I don't always do all the cooking and cleaning. Sometimes she does it sometimes but I have to ask her several times before she will do it. Every time I ask her for help with cleaning or cooking she'll reel off an excuse as to why she can't do it. It's just easier and less hassle if I just do it. I don't mind that much as it makes her happy so I kind of just get on with it. There are however times I need her to do it because I have to go out or attend a meeting.
Like I said in my other thread, everything in our marriage is fine and we have no problems with anything but occasionally I seem to say or do something which really upsets her but I don't know what it is that I do wrong... I think it's a combination of her being lazy and also her wanting to control the marriage. She basically seems me as beneath her Everything is perfect IF I do what she says when she says without arguing back. Pathetic.
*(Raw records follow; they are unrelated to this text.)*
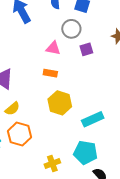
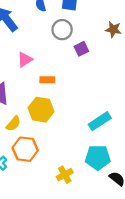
pink triangle: (53, 48) -> (25, 60), moved, turned -35
yellow hexagon: (60, 103) -> (41, 110), moved

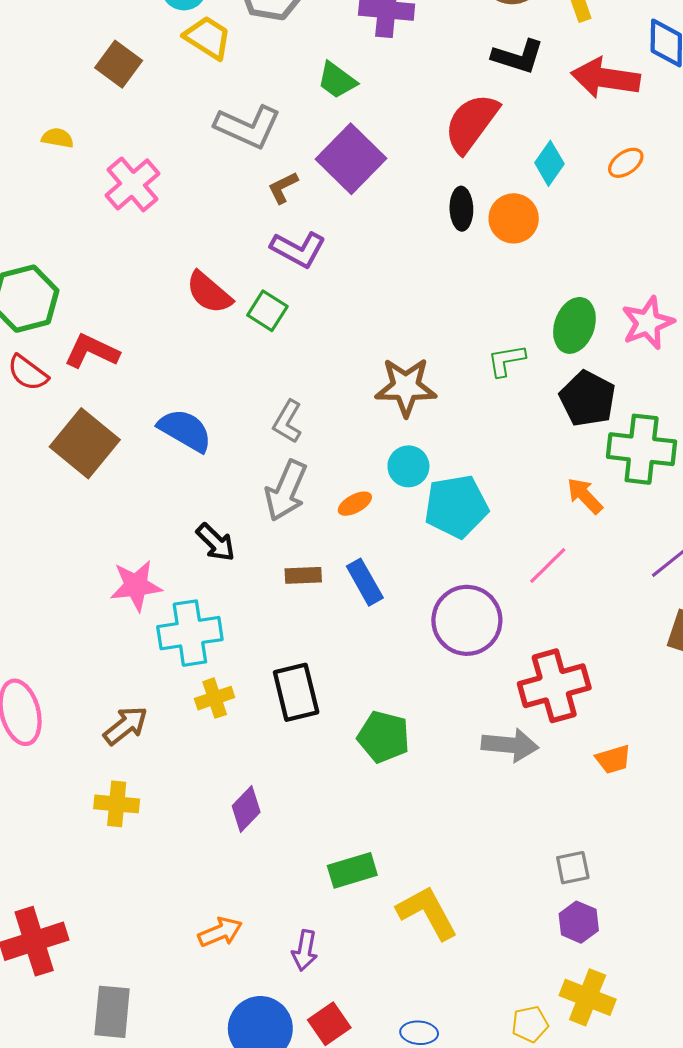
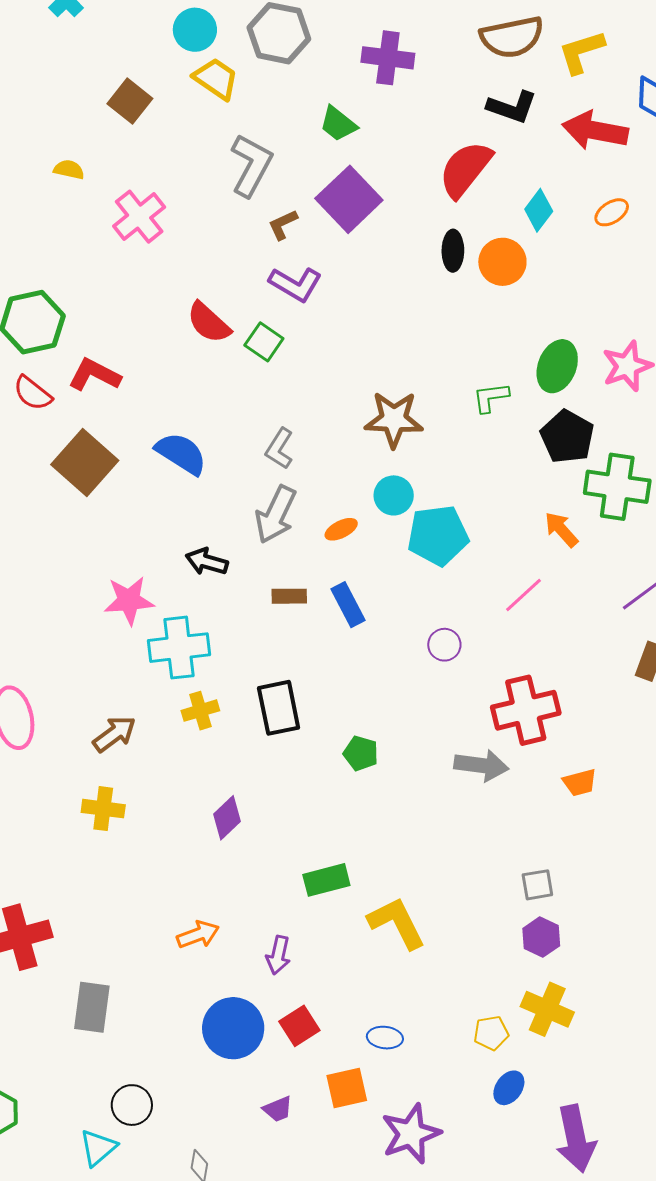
gray L-shape: (248, 127) -> (251, 165), turned -88
black arrow: (216, 542) -> (207, 562), turned 150
purple circle: (467, 620) -> (444, 645), size x0.5
green pentagon: (384, 737) -> (361, 753), size x0.7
When I read this thread it made me think would we give different kind of advices if this would to be the case of abused wife (and hers tyrant, abusing, controlling, manipulating husband)?
Personally I don´t think that anything could change her, if she doesn´t understand that hers behaving is wrong and if she doesn´t really want to change by herself (with outside therapist or not).
Salam. Yes if this was the case it would be much harder to solve. A wife has to be very strong to change her husband. But I would give the same advice though.